News Column

Britain Doesn't Budge On EU Budget Cuts

Nov. 22, 2012

Britain refused to budge Thursday on its demand for slashing European Union spending, raising fears that a summit starting later in the day will fail to break a deadlock on the bloc's budget for 2014-20.

Britain is threatening to veto talks unless spending is frozen at 2011 levels, which diplomats say would amount to a 200-billion-euro (257-billion-dollar) cut over a 1.09-trillion-euro budget proposed by the European Commission.

As a compromise, EU President Herman Van Rompuy had suggested an 80-billion-euro reduction.

But in pre-summit consultations, Cameron told the EU president that "while the latest proposals were a step in the right direction, they did not go far enough," a British government spokesman said.

Van Rompuy was meeting EU leaders one by one Thursday, before formally opening the summit at 8 pm (1900 GMT).

"We're going to be negotiating very hard for a good deal for Britain's taxpayers and for Europe's taxpayers," the British premier said before the meeting, insisting it was "quite wrong" to exempt the EU from the belt-tightening being applied by national governments.

British demands for austerity are supported by the likes of Sweden and the Netherlands. But they have to be squared with Poland and other Eastern European nations, who are determined to preserve EU subsidies for their poor regions.

"Unfortunately, but the British are our opponents today," Polish Prime Minister Donald Tusk said in Warsaw before flying to Brussels.

Germany, the EU's paymaster, agrees that austerity is needed, but less adamantly than Britain. France and Italy also want to reduce their EU bill, while retaining access to large chunks of agricultural and regional aid.

Paris and Rome are unhappy because they do not benefit from rebates in their contribution to the EU budget, unlike Britain and other net payers such as Germany and Sweden.

"Italy until now has been disproportionally penalized," Prime Minister Mario Monti said, threatening to veto talks unless his country secured more funds. "We will not accept solutions that are unacceptable."

But scrapping the rebate system - which Britain secured in the 1980s after an epic battle by former premier Margaret Thatcher - is another no-go for London and other beneficiaries.

Facing a eurosceptic public opinion and a request by his parliament to go even further and demand a reduction in EU spending, Cameron has limited room to make concessions.

"I cannot imagine how we will be able to convince them, but they will have to let themselves be convinced," Luxembourg Prime Minister Jean-Claude Juncker said, forecasting "very difficult negotiations."

"If some countries just come here and say, 'That's it and full stop,' then probably we will not reach an agreement," Latvia's premier, Valdis Dombrovskis, warned.

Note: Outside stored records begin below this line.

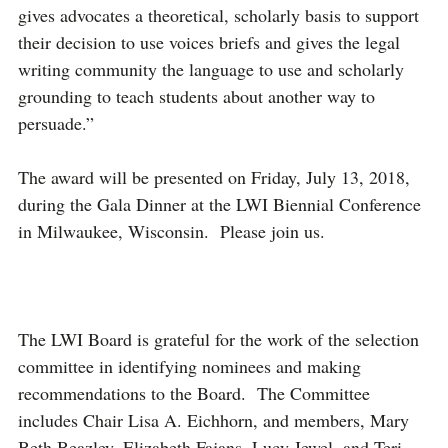
gives advocates a theoretical, scholarly basis to support
their decision to use voices briefs and gives the legal
writing community the language to use and scholarly
grounding to teach students about another way to
persuade.”
The award will be presented on Friday, July 13, 2018,
during the Gala Dinner at the LWI Biennial Conference
in Milwaukee, Wisconsin. Please join us.
The LWI Board is grateful for the work of the selection
committee in identifying nominees and making
recommendations to the Board. The Committee
includes Chair Lisa A. Eichhorn, and members, Mary
Beth Beazley, Elizabeth Fajans, Lucy Jewel, and Teri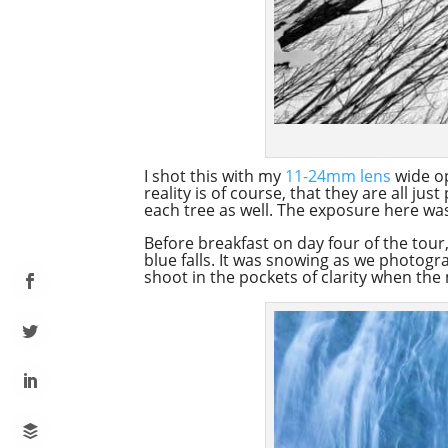
I shot this with my
11-24mm lens
wide op
reality is of course, that they are all j
each tree as well. The exposure here was 
Before breakfast on day four of the tour
blue falls. It was snowing as we photogr
shoot in the pockets of clarity when the 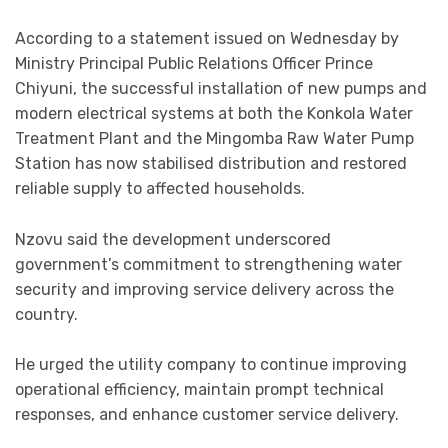
According to a statement issued on Wednesday by
Ministry Principal Public Relations Officer Prince
Chiyuni, the successful installation of new pumps and
modern electrical systems at both the Konkola Water
Treatment Plant and the Mingomba Raw Water Pump
Station has now stabilised distribution and restored
reliable supply to affected households.
Nzovu said the development underscored
government’s commitment to strengthening water
security and improving service delivery across the
country.
He urged the utility company to continue improving
operational efficiency, maintain prompt technical
responses, and enhance customer service delivery.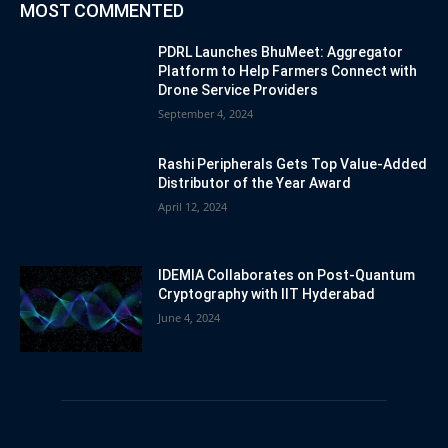
MOST COMMENTED
PDRL Launches BhuMeet: Aggregator
Platform to Help Farmers Connect with
Drone Service Providers
September 4, 2024
Rashi Peripherals Gets Top Value-Added
Distributor of the Year Award
April 12, 2024
IDEMIA Collaborates on Post-Quantum
Cryptography with IIT Hyderabad
June 4, 2024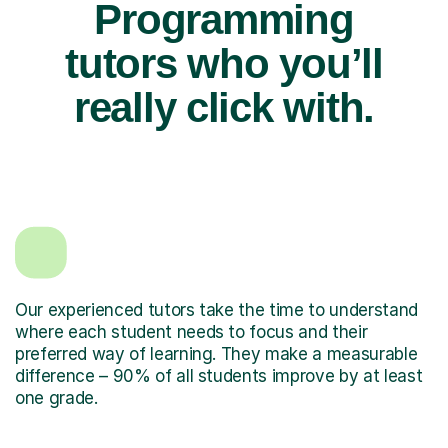
Programming
tutors who you’ll
really click with.
Our experienced tutors take the time to understand
where each student needs to focus and their
preferred way of learning. They make a measurable
difference – 90% of all students improve by at least
one grade.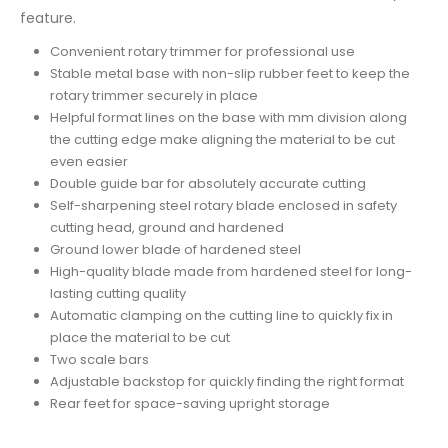
feature.
Convenient rotary trimmer for professional use
Stable metal base with non-slip rubber feet to keep the
rotary trimmer securely in place
Helpful format lines on the base with mm division along
the cutting edge make aligning the material to be cut
even easier
Double guide bar for absolutely accurate cutting
Self-sharpening steel rotary blade enclosed in safety
cutting head, ground and hardened
Ground lower blade of hardened steel
High-quality blade made from hardened steel for long-
lasting cutting quality
Automatic clamping on the cutting line to quickly fix in
place the material to be cut
Two scale bars
Adjustable backstop for quickly finding the right format
Rear feet for space-saving upright storage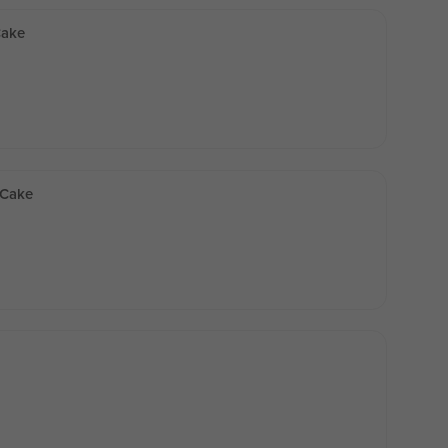
Cake
 Cake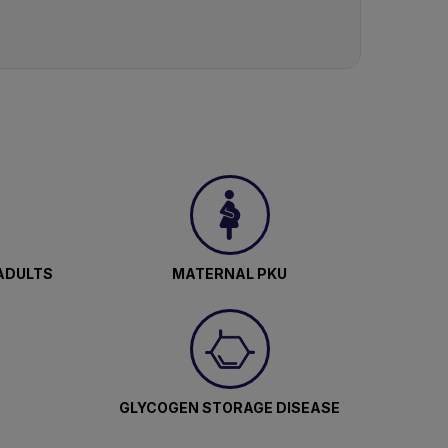
ADULTS
MATERNAL PKU
GLYCOGEN STORAGE DISEASE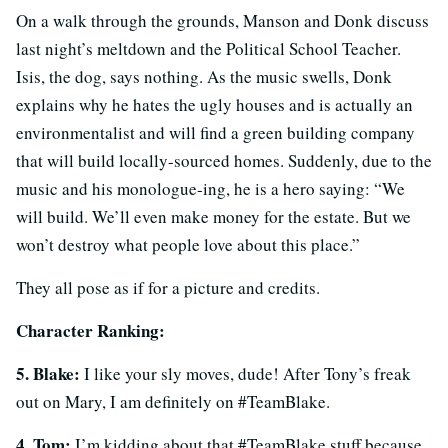
On a walk through the grounds, Manson and Donk discuss
last night’s meltdown and the Political School Teacher.
Isis, the dog, says nothing. As the music swells, Donk
explains why he hates the ugly houses and is actually an
environmentalist and will find a green building company
that will build locally-sourced homes. Suddenly, due to the
music and his monologue-ing, he is a hero saying: “We
will build. We’ll even make money for the estate. But we
won’t destroy what people love about this place.”
They all pose as if for a picture and credits.
Character Ranking:
5. Blake:
I like your sly moves, dude! After Tony’s freak
out on Mary, I am definitely on #TeamBlake.
4. Tom:
I’m kidding about that #TeamBlake stuff because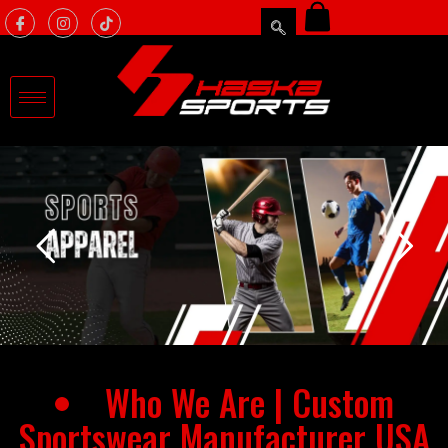
Who We Are | Custom
Sportswear Manufacturer USA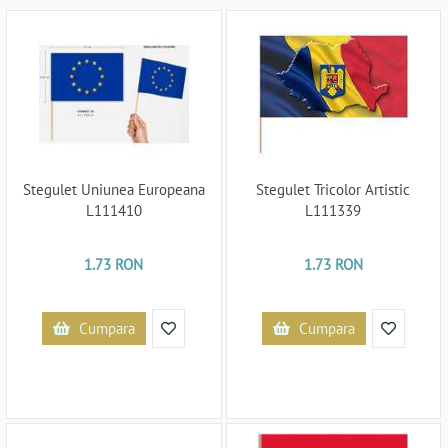
Stegulet Uniunea Europeana
Stegulet Tricolor Artistic
L111410
L111339
1.73 RON
1.73 RON
Cumpara
Cumpara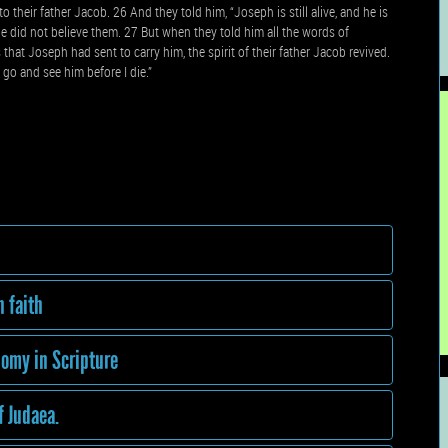
their father Jacob. 26 And they told him, “Joseph is still alive, and he is
he did not believe them. 27 But when they told him all the words of
at Joseph had sent to carry him, the spirit of their father Jacob revived.
l go and see him before I die.”
h faith
omy in Scripture
f Judaea.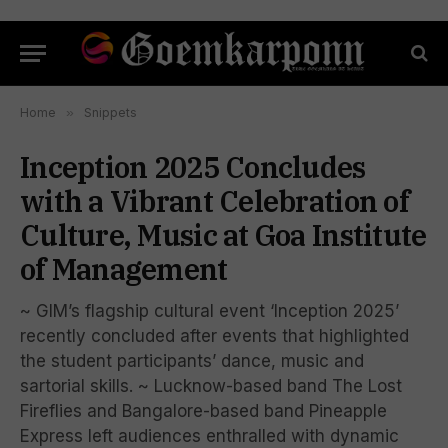
Home
»
Snippets
Inception 2025 Concludes
with a Vibrant Celebration of
Culture, Music at Goa Institute
of Management
~ GIM’s flagship cultural event ‘Inception 2025’
recently concluded after events that highlighted
the student participants’ dance, music and
sartorial skills. ~ Lucknow-based band The Lost
Fireflies and Bangalore-based band Pineapple
Express left audiences enthralled with dynamic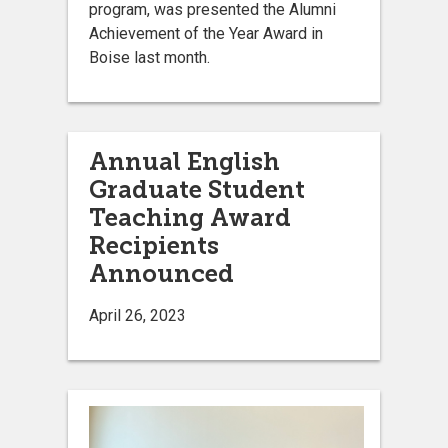
program, was presented the Alumni
Achievement of the Year Award in
Boise last month.
Annual English
Graduate Student
Teaching Award
Recipients
Announced
April 26, 2023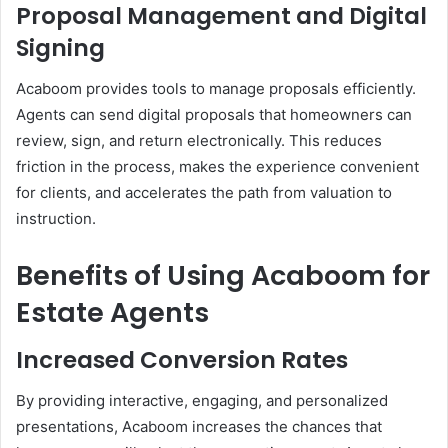
Proposal Management and Digital
Signing
Acaboom provides tools to manage proposals efficiently.
Agents can send digital proposals that homeowners can
review, sign, and return electronically. This reduces
friction in the process, makes the experience convenient
for clients, and accelerates the path from valuation to
instruction.
Benefits of Using Acaboom for
Estate Agents
Increased Conversion Rates
By providing interactive, engaging, and personalized
presentations, Acaboom increases the chances that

Some officials were already bracing for the talks to fail.

German government sources said it would not be "the end of the world" if "a small number of more months" were needed to forge a consensus. Austrian Chancellor Werner Faymann said another summit could be held in January or February.

But Finnish Prime Minister Jyrki Katainen said kicking the can down the road would not help. "I don't believe if you take a time-out it would make things easier," he said, dismissing speculation that EU countries could draw up a budget without London.

Getting a deal through will take "quite long" and the summit will at best finish "very, very late tomorrow evening," Katainen predicted. EU summits normally take place on Thursday and Friday, but staff was alerted to be ready to work at least until Saturday.

Once leaders agree, the European Parliament also has to approve the spending plans. The assembly has threatened a veto of its own if Van Rompuy's cuts are approved, judging them too radical.

Although the money only starts flowing in 2014, a deal is needed beforehand so that regulations on how the funds can be spent can be drafted in time. If the deadline is missed, the EU's budget for 2013 will be rolled over annually, adjusted for inflation.